WHAT THE EXERCISE ASKS: Wherever the word "twitter" occurs in the lines below, copy the whole line.

------------------------------------------------------------------------

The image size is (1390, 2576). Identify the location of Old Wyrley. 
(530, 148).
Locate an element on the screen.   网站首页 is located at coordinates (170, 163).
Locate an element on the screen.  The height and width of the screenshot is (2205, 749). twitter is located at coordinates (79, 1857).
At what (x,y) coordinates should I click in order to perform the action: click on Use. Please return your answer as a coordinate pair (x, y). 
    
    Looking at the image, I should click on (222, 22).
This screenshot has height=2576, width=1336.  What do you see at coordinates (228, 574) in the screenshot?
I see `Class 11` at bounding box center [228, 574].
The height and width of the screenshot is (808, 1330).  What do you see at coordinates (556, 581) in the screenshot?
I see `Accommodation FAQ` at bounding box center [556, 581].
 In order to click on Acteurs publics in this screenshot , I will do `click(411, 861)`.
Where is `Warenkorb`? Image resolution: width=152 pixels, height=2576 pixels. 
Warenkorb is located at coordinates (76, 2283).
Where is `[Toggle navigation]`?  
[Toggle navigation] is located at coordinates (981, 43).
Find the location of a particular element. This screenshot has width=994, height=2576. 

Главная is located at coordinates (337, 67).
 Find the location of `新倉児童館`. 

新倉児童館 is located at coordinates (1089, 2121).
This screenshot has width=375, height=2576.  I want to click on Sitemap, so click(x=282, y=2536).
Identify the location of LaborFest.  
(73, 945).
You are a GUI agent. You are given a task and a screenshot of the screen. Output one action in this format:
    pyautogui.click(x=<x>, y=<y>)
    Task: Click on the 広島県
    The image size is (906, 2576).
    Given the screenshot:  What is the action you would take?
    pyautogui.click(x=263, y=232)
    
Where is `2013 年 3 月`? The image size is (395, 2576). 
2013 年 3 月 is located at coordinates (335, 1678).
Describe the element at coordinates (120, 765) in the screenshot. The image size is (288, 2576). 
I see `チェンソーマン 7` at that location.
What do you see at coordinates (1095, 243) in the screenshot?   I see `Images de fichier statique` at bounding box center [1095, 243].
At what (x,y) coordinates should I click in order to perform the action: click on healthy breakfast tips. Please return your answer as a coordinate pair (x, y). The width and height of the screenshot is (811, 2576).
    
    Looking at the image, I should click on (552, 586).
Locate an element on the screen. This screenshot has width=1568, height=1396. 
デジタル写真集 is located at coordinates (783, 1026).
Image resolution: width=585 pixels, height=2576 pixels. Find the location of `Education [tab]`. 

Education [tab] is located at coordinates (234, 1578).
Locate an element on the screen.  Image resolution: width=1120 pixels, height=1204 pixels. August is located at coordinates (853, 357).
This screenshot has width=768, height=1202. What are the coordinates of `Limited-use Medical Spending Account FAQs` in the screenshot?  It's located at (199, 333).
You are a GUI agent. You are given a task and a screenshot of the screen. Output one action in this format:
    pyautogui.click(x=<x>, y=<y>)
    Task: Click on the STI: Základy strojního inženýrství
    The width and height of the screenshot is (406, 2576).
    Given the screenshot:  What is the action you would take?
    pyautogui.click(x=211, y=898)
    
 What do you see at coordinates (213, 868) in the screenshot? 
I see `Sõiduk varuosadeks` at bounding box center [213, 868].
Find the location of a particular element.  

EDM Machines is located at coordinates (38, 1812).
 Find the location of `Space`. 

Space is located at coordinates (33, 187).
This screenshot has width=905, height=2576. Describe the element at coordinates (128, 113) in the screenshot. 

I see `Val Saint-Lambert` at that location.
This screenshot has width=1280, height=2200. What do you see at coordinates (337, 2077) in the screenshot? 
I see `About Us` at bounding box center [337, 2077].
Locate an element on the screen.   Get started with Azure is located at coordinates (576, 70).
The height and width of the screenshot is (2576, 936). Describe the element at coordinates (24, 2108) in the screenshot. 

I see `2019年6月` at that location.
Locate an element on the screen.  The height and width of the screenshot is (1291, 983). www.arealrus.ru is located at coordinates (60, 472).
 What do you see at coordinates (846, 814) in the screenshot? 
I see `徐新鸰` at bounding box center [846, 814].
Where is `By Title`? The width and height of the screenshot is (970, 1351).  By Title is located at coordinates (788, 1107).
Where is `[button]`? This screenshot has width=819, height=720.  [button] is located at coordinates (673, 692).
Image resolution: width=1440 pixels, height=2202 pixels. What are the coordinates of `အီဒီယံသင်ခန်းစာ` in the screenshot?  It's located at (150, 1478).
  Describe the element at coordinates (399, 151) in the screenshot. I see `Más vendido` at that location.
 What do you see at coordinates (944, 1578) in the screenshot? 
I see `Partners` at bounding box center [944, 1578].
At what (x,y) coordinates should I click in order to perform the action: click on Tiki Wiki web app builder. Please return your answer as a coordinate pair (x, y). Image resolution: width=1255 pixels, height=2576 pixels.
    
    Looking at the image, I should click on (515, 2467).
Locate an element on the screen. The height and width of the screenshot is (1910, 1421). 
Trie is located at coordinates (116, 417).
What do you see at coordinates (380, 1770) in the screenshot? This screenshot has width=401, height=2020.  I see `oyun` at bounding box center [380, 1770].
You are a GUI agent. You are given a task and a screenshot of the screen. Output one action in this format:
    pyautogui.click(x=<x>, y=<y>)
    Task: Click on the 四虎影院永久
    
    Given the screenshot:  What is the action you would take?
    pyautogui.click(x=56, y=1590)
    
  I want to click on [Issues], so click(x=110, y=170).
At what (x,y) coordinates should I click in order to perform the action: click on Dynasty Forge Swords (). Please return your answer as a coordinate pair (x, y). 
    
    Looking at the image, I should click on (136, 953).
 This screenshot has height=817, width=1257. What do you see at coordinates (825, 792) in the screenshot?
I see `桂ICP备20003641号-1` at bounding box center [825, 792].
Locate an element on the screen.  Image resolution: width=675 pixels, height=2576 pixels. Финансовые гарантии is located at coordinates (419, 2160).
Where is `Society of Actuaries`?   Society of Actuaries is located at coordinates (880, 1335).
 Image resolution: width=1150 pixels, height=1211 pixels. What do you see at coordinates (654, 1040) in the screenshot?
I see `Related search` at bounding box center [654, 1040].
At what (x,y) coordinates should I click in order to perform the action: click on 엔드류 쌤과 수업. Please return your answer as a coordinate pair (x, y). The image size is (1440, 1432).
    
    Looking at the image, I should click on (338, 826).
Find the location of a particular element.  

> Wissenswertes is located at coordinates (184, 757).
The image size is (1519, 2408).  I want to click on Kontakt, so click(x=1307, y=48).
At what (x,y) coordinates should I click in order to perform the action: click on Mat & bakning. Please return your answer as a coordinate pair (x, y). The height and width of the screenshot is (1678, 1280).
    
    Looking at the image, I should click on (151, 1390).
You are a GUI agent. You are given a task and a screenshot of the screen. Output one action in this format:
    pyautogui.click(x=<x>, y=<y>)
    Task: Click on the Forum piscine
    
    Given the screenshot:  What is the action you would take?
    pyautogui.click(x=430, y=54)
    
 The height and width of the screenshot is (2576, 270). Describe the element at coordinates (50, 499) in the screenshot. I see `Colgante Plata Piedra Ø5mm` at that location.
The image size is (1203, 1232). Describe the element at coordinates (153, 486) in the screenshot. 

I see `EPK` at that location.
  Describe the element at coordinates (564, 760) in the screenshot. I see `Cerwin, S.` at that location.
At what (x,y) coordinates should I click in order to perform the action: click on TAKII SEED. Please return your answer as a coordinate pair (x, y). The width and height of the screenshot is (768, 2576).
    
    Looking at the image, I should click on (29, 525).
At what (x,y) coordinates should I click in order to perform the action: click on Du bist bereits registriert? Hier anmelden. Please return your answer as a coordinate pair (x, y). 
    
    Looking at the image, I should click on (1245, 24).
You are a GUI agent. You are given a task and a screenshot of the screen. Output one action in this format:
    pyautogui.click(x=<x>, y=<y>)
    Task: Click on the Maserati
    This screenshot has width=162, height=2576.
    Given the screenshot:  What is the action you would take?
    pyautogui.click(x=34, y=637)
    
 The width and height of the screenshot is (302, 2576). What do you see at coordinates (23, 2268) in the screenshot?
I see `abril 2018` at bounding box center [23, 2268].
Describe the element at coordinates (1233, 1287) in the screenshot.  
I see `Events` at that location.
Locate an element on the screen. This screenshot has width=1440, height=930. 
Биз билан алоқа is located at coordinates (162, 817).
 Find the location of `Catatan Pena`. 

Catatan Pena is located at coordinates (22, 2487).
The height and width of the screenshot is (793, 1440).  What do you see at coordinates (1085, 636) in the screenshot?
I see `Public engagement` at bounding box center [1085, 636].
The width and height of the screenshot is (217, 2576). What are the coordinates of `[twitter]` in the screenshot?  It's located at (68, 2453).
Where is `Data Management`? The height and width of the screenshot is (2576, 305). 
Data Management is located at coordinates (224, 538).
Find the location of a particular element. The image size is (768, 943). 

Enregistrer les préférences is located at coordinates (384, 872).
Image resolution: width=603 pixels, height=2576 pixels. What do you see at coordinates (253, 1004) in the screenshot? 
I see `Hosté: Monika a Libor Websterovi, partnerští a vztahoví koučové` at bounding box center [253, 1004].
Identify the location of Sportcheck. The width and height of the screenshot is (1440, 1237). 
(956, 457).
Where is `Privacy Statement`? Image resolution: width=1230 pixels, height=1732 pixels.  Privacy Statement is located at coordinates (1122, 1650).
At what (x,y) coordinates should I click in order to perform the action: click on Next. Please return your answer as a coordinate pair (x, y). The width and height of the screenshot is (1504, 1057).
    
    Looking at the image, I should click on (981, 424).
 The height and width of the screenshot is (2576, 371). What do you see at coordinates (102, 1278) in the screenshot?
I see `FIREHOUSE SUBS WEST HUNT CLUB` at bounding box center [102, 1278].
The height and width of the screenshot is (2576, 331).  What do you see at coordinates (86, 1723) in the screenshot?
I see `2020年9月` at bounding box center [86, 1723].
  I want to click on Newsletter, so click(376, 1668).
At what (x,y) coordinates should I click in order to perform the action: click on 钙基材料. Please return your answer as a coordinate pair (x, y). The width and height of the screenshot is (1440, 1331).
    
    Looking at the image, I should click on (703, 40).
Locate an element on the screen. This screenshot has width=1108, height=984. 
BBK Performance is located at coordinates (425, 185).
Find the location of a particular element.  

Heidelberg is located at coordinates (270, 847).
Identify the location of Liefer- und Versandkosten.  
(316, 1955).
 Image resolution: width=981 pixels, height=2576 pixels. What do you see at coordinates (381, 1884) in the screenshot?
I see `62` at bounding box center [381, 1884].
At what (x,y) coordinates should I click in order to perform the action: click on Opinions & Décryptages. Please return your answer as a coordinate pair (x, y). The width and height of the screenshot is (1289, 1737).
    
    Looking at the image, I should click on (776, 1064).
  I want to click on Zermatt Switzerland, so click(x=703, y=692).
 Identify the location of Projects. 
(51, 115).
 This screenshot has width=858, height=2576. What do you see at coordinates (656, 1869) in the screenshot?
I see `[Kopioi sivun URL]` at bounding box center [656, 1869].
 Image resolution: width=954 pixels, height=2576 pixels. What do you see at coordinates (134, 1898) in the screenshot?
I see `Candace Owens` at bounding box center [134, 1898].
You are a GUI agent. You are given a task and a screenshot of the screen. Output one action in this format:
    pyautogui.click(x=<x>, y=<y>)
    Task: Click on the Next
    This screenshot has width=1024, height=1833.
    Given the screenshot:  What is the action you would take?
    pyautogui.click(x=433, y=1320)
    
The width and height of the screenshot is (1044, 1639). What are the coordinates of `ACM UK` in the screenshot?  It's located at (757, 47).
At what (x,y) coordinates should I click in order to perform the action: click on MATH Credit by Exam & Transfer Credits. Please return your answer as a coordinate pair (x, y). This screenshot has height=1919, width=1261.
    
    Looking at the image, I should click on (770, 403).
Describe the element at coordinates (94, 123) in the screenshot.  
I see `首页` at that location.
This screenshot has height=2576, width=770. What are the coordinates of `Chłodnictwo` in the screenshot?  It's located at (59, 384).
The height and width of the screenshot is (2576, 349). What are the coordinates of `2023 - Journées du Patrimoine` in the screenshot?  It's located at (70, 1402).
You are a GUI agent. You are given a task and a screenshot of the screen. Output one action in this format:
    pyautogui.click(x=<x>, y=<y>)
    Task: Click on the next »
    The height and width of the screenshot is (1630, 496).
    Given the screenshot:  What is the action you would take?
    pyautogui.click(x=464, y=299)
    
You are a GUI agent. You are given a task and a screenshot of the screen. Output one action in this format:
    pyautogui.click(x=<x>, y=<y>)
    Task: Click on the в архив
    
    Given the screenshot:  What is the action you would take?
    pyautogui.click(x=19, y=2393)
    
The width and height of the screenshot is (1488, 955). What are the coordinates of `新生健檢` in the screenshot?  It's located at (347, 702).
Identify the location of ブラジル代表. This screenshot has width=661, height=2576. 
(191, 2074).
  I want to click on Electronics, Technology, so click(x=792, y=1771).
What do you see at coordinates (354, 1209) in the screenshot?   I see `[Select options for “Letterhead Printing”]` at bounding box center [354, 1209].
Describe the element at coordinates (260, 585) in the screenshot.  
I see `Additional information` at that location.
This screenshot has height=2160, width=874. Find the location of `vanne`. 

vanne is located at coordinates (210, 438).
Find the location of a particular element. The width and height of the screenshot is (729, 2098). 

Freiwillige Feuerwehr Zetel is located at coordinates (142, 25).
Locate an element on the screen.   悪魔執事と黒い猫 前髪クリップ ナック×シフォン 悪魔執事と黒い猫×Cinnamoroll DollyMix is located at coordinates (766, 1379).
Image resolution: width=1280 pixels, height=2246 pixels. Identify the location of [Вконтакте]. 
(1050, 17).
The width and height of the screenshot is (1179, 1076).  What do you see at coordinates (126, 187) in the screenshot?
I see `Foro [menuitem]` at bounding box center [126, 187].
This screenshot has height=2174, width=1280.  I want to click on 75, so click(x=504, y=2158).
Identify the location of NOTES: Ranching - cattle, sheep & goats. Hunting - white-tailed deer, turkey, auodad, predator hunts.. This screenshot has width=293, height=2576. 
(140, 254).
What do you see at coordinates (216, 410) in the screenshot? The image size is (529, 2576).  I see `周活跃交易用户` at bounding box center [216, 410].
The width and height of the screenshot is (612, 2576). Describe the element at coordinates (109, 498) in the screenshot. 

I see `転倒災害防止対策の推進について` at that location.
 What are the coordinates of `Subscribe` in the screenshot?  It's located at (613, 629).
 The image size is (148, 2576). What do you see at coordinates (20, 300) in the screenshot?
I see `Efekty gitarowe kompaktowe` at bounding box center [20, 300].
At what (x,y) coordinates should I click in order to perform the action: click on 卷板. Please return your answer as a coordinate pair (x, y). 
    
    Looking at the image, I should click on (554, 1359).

------------------------------------------------------------------------

THE ANSWER:
Locate an element on the screen.  The height and width of the screenshot is (2205, 749). twitter is located at coordinates (79, 1857).
The width and height of the screenshot is (217, 2576). What are the coordinates of `[twitter]` in the screenshot?  It's located at (68, 2453).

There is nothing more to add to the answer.